Sim, é frequente ser-se um patife. Mas é ainda mais fatigante não querer ser um patife. É por isso que toda a gente está fatigada porque toda a gente o é um pouco. Mas é por isso também que alguns conhecem tão fundo cansaço que só a morte os poderá libertar dele.»
albert camus
cadernos III
(caderno nr. 5 1948/1951)
trad. antónio ramos rosa
livros do brasil
1966
Alexandre Blok,
«Oh se soubésseis crianças
as trevas e o frio dos dias que hão-de vir.»
e ainda:
«Como é penoso andar por entre os homens,
Fingir ainda existir.»
e ainda:
«Somos todos infelizes. A nossa pátria preparou-nos um terreno para as paixões e os dissídios. Cada um de nós vive por trás de uma muralha da China desprezando-se mutuamente. Os nossos verdadeiros inimigos são os popes, a voka, a coroa, os polícias, ocultando os seus rostos e excitando-nos uns contra os outros. Esforçar-me-ei por esquecer… todo este atoleiro para se chegar a ser um homem e não uma máquina de incubar o ódio…

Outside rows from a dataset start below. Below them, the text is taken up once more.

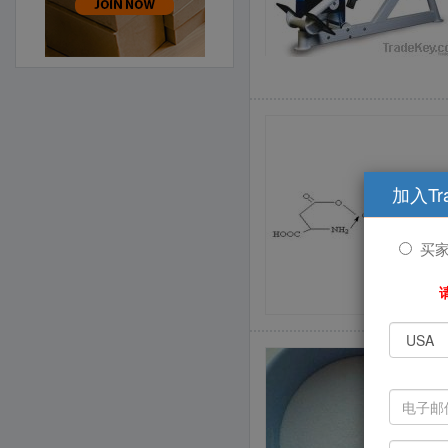
加入Tr
买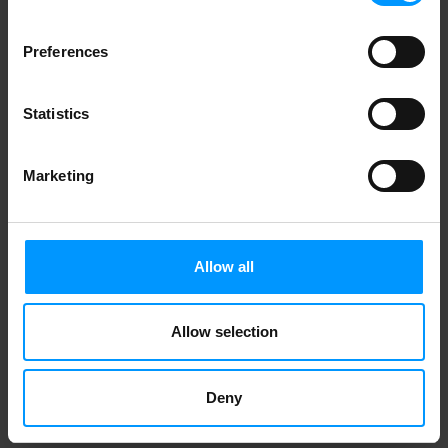
W.F. JERSEY SWEET ONION
Preferences
Statistics
1
2
Marketing
Allow all
Allow selection
Deny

… Só amo a arte, as crianças e a morte.»
Id. Perante a ignorância e o esgotamento dos pobres:
«O meu sangue gela de vergonha e de desespero. Só há vazio, maldade, cegueira, miséria. Só uma compaixão total pode produzir uma mudança… Reajo assim por que a minha consciência não está tranquila… Sei o que devo fazer: dar todo o meu dinheiro, pedir perdão a toda a gente, distribuir os meus bens, o meu vestuário… Mas não posso… não quero… »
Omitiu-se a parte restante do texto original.